:: The problem ::
Write out only the opening lines of the entries, through the line with "19 aprile 2025 - 21:33".

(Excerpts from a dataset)
[Start of Attachment]

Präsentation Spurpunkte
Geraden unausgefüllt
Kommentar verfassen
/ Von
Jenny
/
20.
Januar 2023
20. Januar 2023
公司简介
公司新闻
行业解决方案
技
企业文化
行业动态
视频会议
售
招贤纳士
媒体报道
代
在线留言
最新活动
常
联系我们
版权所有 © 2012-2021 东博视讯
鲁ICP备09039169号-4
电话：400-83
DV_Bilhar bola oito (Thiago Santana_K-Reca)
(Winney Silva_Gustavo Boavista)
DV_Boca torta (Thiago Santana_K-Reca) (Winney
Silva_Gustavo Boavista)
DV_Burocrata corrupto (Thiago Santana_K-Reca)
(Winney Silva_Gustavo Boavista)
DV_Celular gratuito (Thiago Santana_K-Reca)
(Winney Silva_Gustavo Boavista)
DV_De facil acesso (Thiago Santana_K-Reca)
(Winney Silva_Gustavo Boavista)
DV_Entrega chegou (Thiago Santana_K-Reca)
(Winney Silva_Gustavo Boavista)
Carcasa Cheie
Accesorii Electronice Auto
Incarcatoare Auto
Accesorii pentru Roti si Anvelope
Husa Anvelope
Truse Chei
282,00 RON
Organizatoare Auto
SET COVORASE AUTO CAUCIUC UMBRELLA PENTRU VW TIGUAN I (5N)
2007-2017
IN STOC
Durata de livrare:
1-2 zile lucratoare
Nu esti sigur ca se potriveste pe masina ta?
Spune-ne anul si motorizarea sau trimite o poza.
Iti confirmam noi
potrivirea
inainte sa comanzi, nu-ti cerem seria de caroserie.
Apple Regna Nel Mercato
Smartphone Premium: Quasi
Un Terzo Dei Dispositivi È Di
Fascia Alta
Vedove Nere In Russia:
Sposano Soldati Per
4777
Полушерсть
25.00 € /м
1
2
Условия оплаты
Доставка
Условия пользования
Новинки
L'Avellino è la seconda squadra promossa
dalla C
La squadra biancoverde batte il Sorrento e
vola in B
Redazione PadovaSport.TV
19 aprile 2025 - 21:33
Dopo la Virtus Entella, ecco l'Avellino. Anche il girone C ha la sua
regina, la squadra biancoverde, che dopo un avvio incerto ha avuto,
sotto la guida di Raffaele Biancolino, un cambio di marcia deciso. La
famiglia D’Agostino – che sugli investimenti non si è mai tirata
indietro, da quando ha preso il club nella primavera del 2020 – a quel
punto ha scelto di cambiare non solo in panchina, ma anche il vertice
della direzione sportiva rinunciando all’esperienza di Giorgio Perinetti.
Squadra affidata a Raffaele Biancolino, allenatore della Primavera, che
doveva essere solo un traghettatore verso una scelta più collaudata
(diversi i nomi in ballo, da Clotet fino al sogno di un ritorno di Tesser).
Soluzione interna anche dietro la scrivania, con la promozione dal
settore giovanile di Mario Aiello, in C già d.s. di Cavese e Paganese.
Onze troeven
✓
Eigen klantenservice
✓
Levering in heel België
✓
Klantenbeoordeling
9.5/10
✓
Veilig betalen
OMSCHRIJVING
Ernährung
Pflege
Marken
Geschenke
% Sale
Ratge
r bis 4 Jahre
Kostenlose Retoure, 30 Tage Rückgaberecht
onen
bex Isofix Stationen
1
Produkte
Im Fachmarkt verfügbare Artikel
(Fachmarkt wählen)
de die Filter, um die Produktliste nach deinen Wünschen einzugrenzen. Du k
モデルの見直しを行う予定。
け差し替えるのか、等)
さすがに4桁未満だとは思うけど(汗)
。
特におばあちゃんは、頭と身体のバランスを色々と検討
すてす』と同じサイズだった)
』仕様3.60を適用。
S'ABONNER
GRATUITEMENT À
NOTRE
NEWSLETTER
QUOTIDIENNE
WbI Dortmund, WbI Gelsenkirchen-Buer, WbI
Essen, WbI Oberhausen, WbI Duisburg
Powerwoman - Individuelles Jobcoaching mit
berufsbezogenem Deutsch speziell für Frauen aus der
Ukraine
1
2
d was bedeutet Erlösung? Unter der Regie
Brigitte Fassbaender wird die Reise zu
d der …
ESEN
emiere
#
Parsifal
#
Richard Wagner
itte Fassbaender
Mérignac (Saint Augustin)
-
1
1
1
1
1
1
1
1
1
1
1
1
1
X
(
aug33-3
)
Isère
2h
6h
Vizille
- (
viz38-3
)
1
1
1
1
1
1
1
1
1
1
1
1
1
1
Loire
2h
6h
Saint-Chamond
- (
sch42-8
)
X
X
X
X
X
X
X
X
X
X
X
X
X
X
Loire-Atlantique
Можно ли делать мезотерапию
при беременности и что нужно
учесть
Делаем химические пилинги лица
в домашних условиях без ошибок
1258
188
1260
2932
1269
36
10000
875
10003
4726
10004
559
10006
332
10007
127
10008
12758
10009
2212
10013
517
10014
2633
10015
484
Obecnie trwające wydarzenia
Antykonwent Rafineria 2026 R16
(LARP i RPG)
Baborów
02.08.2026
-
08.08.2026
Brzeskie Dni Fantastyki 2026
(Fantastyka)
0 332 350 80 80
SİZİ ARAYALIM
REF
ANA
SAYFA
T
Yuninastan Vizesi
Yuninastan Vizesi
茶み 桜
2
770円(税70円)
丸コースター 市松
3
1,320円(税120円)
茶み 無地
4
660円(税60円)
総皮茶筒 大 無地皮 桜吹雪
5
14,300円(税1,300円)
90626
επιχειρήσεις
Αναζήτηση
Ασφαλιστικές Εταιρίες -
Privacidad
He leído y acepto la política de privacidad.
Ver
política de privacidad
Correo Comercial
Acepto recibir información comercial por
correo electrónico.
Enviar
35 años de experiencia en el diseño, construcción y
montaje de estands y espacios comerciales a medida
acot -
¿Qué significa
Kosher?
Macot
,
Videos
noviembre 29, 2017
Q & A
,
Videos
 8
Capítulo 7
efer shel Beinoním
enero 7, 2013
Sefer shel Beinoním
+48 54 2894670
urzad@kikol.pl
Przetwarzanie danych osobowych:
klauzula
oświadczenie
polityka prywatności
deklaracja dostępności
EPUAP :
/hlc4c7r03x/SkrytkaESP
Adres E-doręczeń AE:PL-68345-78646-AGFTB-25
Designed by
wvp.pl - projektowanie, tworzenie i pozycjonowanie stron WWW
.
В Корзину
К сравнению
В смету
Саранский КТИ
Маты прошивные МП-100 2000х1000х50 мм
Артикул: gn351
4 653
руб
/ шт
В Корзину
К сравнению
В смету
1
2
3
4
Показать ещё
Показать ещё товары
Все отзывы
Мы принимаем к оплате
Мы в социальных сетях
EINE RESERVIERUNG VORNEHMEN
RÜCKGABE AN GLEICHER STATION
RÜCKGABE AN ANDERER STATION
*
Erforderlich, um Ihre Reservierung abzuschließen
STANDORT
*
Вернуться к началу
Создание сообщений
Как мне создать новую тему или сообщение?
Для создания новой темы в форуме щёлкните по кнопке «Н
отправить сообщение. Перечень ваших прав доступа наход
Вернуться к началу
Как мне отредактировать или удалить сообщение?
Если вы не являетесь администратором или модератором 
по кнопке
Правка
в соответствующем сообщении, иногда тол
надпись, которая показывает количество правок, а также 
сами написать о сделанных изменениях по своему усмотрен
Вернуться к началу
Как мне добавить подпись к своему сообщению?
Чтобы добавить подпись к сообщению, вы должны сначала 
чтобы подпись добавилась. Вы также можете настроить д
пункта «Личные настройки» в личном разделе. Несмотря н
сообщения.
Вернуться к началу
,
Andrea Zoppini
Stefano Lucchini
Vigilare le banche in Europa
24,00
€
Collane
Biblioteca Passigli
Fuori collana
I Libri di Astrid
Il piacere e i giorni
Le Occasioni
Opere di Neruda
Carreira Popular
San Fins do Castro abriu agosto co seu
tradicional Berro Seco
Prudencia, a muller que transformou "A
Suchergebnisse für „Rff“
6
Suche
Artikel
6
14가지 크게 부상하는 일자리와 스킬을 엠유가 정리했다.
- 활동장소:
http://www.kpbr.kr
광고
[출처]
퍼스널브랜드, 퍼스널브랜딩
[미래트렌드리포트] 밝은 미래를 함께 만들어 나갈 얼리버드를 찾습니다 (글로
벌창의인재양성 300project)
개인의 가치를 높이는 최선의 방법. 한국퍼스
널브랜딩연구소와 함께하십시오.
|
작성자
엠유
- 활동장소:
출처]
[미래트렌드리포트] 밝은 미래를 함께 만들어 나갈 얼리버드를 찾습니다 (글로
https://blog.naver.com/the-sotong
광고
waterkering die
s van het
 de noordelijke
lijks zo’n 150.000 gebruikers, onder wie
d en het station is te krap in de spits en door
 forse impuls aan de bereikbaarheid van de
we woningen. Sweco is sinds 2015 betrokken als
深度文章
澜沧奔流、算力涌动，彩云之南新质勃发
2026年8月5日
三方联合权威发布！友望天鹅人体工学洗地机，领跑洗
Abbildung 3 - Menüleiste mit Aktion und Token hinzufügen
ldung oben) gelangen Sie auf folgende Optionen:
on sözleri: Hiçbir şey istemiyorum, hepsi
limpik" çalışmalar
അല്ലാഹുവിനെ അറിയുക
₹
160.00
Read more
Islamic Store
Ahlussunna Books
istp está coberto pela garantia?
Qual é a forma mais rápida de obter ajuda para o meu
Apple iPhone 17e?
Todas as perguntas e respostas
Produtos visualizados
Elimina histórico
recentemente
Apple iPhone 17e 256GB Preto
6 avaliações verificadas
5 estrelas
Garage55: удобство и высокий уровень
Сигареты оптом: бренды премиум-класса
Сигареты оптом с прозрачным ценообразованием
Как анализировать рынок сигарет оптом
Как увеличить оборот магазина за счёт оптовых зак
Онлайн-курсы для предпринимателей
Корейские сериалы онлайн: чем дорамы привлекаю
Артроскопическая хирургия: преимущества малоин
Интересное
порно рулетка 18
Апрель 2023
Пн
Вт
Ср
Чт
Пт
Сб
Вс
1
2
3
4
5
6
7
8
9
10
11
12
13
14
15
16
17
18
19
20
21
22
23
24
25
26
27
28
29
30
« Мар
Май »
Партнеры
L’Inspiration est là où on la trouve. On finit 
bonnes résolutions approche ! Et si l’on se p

[End of Attachment]

:: Exercise answer ::
Präsentation Spurpunkte
Geraden unausgefüllt
Kommentar verfassen
/ Von
Jenny
/
20.
Januar 2023
20. Januar 2023
公司简介
公司新闻
行业解决方案
技
企业文化
行业动态
视频会议
售
招贤纳士
媒体报道
代
在线留言
最新活动
常
联系我们
版权所有 © 2012-2021 东博视讯
鲁ICP备09039169号-4
电话：400-83
DV_Bilhar bola oito (Thiago Santana_K-Reca)
(Winney Silva_Gustavo Boavista)
DV_Boca torta (Thiago Santana_K-Reca) (Winney
Silva_Gustavo Boavista)
DV_Burocrata corrupto (Thiago Santana_K-Reca)
(Winney Silva_Gustavo Boavista)
DV_Celular gratuito (Thiago Santana_K-Reca)
(Winney Silva_Gustavo Boavista)
DV_De facil acesso (Thiago Santana_K-Reca)
(Winney Silva_Gustavo Boavista)
DV_Entrega chegou (Thiago Santana_K-Reca)
(Winney Silva_Gustavo Boavista)
Carcasa Cheie
Accesorii Electronice Auto
Incarcatoare Auto
Accesorii pentru Roti si Anvelope
Husa Anvelope
Truse Chei
282,00 RON
Organizatoare Auto
SET COVORASE AUTO CAUCIUC UMBRELLA PENTRU VW TIGUAN I (5N)
2007-2017
IN STOC
Durata de livrare:
1-2 zile lucratoare
Nu esti sigur ca se potriveste pe masina ta?
Spune-ne anul si motorizarea sau trimite o poza.
Iti confirmam noi
potrivirea
inainte sa comanzi, nu-ti cerem seria de caroserie.
Apple Regna Nel Mercato
Smartphone Premium: Quasi
Un Terzo Dei Dispositivi È Di
Fascia Alta
Vedove Nere In Russia:
Sposano Soldati Per
4777
Полушерсть
25.00 € /м
1
2
Условия оплаты
Доставка
Условия пользования
Новинки
L'Avellino è la seconda squadra promossa
dalla C
La squadra biancoverde batte il Sorrento e
vola in B
Redazione PadovaSport.TV
19 aprile 2025 - 21:33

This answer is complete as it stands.